Sie sind doch nicht selbst Juristin, oder?«
    »Ich bin Privatdetektivin.«
    »Sie sahen mir auch nicht wie eine
Juristin aus. Wie war doch gleich Ihr Name?«
    Mr. Weidmann legte sein Buch weg und
stand auf. Er hielt mir die Hand hin. »Peter Weidmann.«
    Wir begrüßten uns. »Ich bin Kinsey
Millhone. Tut mir Leid, dass ich Sie gestört habe.«
    »Das macht nichts.

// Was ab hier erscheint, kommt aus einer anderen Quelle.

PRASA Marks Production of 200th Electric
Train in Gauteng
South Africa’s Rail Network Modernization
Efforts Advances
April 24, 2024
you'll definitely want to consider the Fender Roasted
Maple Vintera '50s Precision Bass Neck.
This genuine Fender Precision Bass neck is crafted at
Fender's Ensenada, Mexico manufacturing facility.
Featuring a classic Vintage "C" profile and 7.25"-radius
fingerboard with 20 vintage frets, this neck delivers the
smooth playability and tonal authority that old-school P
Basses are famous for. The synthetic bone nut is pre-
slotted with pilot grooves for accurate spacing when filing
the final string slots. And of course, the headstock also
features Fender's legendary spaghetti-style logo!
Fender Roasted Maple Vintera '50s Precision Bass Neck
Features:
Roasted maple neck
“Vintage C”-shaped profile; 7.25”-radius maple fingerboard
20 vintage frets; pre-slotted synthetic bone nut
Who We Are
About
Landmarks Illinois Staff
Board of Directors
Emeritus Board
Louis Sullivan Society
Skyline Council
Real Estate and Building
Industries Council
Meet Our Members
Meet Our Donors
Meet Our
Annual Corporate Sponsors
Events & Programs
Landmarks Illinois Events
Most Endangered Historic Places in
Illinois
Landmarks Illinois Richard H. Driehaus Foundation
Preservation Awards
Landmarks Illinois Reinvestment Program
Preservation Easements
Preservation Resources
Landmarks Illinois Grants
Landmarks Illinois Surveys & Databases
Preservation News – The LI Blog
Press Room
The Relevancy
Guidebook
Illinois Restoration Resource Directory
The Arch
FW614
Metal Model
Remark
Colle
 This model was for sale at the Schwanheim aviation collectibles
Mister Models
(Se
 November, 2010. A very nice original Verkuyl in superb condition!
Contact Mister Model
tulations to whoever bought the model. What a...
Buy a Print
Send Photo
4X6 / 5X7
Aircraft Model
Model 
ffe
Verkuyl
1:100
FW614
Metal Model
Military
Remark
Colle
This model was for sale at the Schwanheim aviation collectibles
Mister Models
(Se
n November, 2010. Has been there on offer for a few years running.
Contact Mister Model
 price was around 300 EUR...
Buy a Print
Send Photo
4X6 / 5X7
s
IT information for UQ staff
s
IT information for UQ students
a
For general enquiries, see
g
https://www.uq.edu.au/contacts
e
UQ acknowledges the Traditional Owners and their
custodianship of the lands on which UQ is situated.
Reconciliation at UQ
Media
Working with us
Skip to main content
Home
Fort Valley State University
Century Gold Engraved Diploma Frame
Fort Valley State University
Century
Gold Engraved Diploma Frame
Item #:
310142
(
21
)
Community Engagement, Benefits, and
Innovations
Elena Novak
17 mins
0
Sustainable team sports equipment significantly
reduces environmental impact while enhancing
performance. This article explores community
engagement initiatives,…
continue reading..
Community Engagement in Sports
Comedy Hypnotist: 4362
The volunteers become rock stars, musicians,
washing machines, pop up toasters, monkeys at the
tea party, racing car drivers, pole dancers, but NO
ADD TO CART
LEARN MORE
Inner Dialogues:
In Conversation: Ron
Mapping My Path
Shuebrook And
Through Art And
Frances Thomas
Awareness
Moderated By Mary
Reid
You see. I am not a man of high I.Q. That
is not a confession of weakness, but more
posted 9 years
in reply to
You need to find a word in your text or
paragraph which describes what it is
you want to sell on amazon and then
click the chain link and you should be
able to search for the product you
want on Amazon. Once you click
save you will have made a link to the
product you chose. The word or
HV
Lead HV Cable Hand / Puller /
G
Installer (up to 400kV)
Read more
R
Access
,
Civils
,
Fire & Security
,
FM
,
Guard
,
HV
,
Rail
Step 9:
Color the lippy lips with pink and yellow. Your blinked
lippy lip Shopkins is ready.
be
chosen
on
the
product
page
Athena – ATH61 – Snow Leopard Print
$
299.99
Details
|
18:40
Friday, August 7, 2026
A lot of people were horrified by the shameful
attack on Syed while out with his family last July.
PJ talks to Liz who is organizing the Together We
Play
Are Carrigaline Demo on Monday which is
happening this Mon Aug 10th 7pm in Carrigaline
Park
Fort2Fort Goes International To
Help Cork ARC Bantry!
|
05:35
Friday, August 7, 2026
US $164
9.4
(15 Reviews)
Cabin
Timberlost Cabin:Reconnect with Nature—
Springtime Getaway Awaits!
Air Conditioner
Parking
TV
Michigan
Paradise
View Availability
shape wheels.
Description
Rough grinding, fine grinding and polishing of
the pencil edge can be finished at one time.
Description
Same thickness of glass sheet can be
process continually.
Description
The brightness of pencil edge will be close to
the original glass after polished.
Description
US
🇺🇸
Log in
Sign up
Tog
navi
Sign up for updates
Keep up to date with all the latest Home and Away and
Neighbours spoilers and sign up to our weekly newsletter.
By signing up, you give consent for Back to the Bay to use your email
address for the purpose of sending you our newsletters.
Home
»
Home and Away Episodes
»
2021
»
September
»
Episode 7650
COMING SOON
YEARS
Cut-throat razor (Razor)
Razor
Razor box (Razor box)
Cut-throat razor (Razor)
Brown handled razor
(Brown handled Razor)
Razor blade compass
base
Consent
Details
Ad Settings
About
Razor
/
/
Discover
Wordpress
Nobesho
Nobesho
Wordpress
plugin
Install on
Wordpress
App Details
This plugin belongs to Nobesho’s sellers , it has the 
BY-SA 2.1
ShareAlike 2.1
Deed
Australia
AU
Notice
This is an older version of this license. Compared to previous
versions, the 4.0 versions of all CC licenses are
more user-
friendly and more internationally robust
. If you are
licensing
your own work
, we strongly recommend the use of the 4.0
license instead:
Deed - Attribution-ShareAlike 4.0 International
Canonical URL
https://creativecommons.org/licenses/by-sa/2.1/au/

Möchten Sie einen
Kaffee oder eine Tasse Tee?«
    »Nein, danke, im Moment nicht.«
    Yolanda sagte zu ihm: »Es ist viel zu
kalt, um hier draußen zu sitzen.« Und dann zu mir: »Er hatte diesen Winter
schon zwei Infekte, und noch einmal will ich das nicht mitmachen. Ich war fix
und fertig von dem ganzen Gerenne und Gemache. Männer sind wie kleine Kinder,
wenn sie krank sind.« Dabei zwinkerte sie mir zu. Falls Peter sich ärgerte,
würde sie behaupten, sie hätte doch nur Spaß gemacht.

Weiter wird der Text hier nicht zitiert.